The signal-decision architecture is designed to be layered. Start with keywords, add embeddings for fuzzy matching, and turn on neural classifiers for domain awareness. Each layer is independent and configurable.

Wrapping up

vLLM Semantic Router's Athena release provides a production-grade routing layer that works with any OpenAI-compatible model server. The setup is straightforward: define your models, write a few signal rules, and let the router determine where to send each request.

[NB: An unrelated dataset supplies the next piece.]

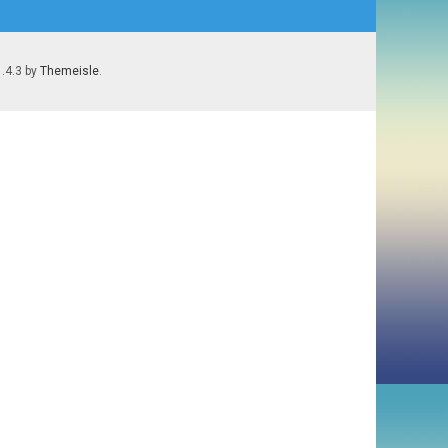
1.4.3 by
Themeisle
.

The benefit is clear. If 86% of your requests are handled by a free local model instead of a cloud API that costs $1.25 per million input tokens and $10.00 per million output tokens, you will achieve a significant cost reduction. Your users won't notice a difference because the API contract remains the same.

The code and configurations from this walkthrough are available on GitHub. This includes a vLLM-on-Linux configuration for users with NVIDIA GPUs. Swap in your own models, adjust the keyword signals, and see what routing ratio you land on.

Your tokens are expensive. Manage them strategically.